Requirement
Find each line in the records below that contains the word "Main", and copy it out.
Start of Given data
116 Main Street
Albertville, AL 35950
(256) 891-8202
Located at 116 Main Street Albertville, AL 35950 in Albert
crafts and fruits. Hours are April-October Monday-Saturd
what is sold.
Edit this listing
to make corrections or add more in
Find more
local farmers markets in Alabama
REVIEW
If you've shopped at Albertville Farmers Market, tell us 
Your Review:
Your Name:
End of Given data
Start of Given data
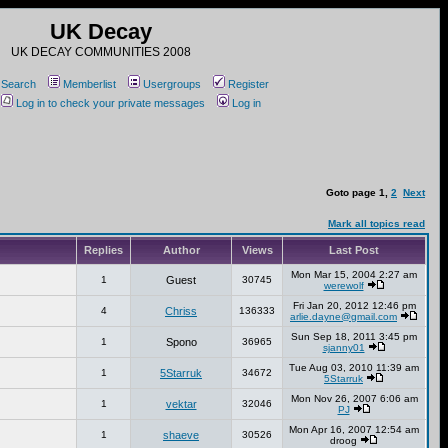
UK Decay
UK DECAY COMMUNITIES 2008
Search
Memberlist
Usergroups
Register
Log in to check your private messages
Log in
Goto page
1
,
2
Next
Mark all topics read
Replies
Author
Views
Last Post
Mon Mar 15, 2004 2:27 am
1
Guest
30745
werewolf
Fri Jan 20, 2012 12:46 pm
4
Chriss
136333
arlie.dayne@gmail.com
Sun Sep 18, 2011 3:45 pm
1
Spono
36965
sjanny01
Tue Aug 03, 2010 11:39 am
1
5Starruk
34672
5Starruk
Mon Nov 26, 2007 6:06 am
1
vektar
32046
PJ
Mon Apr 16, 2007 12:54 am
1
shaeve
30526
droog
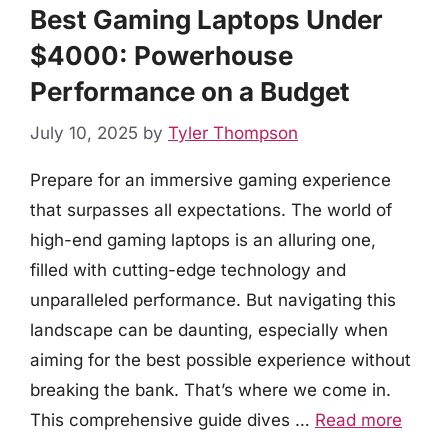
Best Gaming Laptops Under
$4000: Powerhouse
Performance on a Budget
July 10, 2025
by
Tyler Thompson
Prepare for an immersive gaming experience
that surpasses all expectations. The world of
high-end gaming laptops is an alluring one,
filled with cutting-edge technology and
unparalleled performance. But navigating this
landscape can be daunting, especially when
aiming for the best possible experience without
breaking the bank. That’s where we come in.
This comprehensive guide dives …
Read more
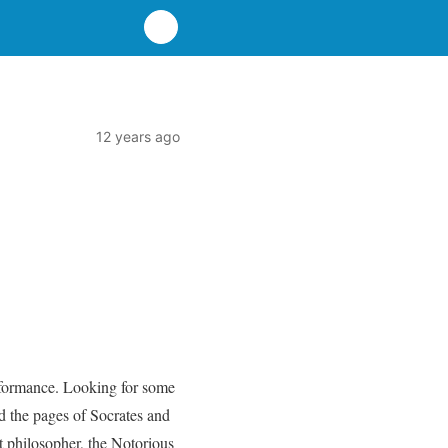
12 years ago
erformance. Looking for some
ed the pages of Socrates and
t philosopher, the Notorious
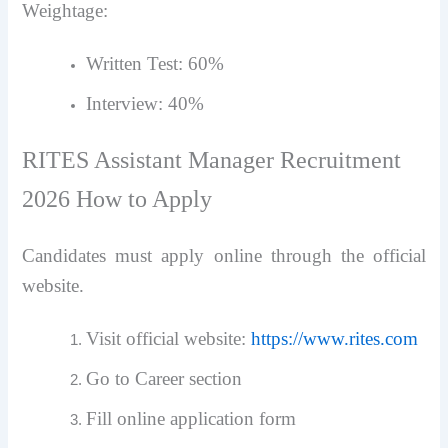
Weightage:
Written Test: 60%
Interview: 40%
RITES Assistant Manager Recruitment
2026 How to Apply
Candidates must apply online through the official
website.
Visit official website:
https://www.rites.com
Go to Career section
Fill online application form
End of Given data
Start of Given data
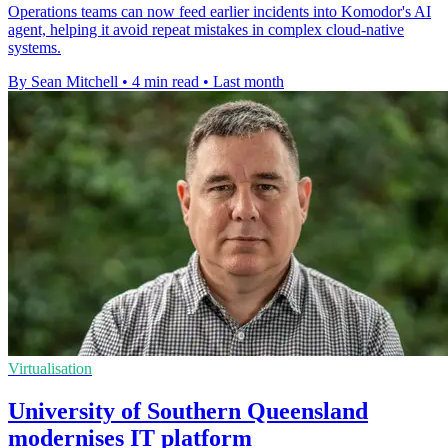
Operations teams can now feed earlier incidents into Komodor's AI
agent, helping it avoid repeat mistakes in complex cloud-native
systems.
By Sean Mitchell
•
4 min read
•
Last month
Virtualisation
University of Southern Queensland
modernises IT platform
End of Given data
Exercise solution
116 Main Street
Located at 116 Main Street Albertville, AL 35950 in Albert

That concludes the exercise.